The international outcry over Asia Bibi, the Christian Pakistani woman sentenced to death for blasphemy, has set off an internal backlash against perceived Western influence in Pakistan. This has put the government in a difficult position – but one of its own making.
The Lahore High Court has ruled that the country’s president can’t yet pardon Asia Bibi, as her case is still being appealed. The government had been making moves towards a pardon, but the ruling has taken place amid pressure from conservative political parties and the street, including protests calling for Asia Bibi’s immediate execution.
The more international condemnation Pakistan faces for discriminatory laws or persecution of religious minorities like Shi’as, Ahmadis, and Christians, the more these cases fuel the anti-Western mood – and from there they can take on a life of their own, in which no-one can predict the outcome, either inside or outside Pakistan.
The religious extremists are no longer even limiting themselves to attacking religious minorities – they have also turned on Sunnis whom they view as insufficiently extreme, such as various Sufi groups that have been part of the region’s variegated religious culture for centuries.

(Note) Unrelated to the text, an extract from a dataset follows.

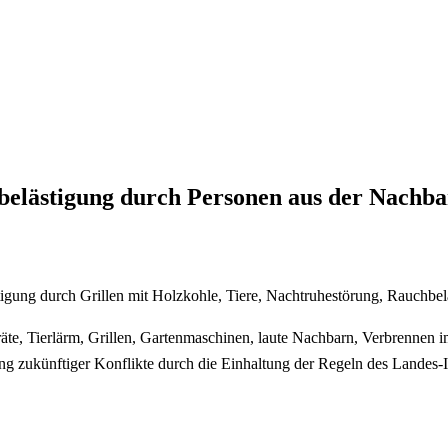
elästigung durch Personen aus der Nachba
gung durch Grillen mit Holzkohle, Tiere, Nachtruhestörung, Rauchbelä
e, Tierlärm, Grillen, Gartenmaschinen, laute Nachbarn, Verbrennen i
g zukünftiger Konflikte durch die Einhaltung der Regeln des Landes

Out of wariness of provoking religious extremists against the government, and desire to avoid making clear decisions either way, the Pakistan government has procrastinated on dealing with the blasphemy laws. But this has just meant that they have failed to prevent patently outrageous injustices that ‘go international’ like the Asia Bibi case: a festering human rights problem that generates terrible PR and can only be solved through – yes – clear decisions.
How can the Pakistani government get away from this destructive dynamic? The Zardari government holds the solution, but has been sitting on its hands, much like its predecessors in General Musharraf’s military government.
After the burning alive of at least seven Christians and the destruction of Christian homes the town of Gojra in August last year, carried out by extremists under pretext of outrage at an alleged act of blasphemy, the Prime Minister announced he would have a committee review “laws detrimental to religious harmony”. A welcome announcement, but so far there have been no concrete results.
The Zardari administration needs to ally with human rights friendly forces within the government and civil society, who have also been embarrassed, if not outraged, by the recent surge in attacks on minorities, ranging from the Asia Bibi case to bomb attacks against Sufis and assaults on girls’ schools and women’s health care clinics. They too are calling for the fulfilment of promises made on the blasphemy laws. Pakistan needs to amend or abolish them, particularly section 295C of the Pakistan Penal Code which carries a mandatory death penalty for anyone found guilty of blasphemy.
The vaguely formulated and arbitrarily enforced blasphemy laws are typically employed to harass and persecute religious minorities. For example, in January this year, five Ahmadis, including one minor, were detained on spurious charges of blasphemy in the Layyah district, with no evidence or witnesses to support the charges against them. Even a Pakistani government minister has already said that Asia Bibi’s charges appear to have resulted from a petty squabble at the community well.
As so little evidence is required, blasphemy accusations tend to be unfounded, and too easily motivated either by petty conflicts or mendacious reasons. Although no-one has been executed under the blasphemy laws, there have been unlawful killings of blasphemy suspects in prison, allegedly by guards or other prisoners.
Asia Bibi’s case is yet another wakeup call for the Pakistani government to deal with the religious extremism that is blowing great holes in the country. But with attacks on minority targets escalating in recent years, like this year’s Lahore bombings of a famed Sufi shrine and an Ahmadi mosque, the Pakistan government has received wakeup call after wakeup call. When will it stop sleepwalking toward disaster, and fix the country’s shameful blasphemy laws?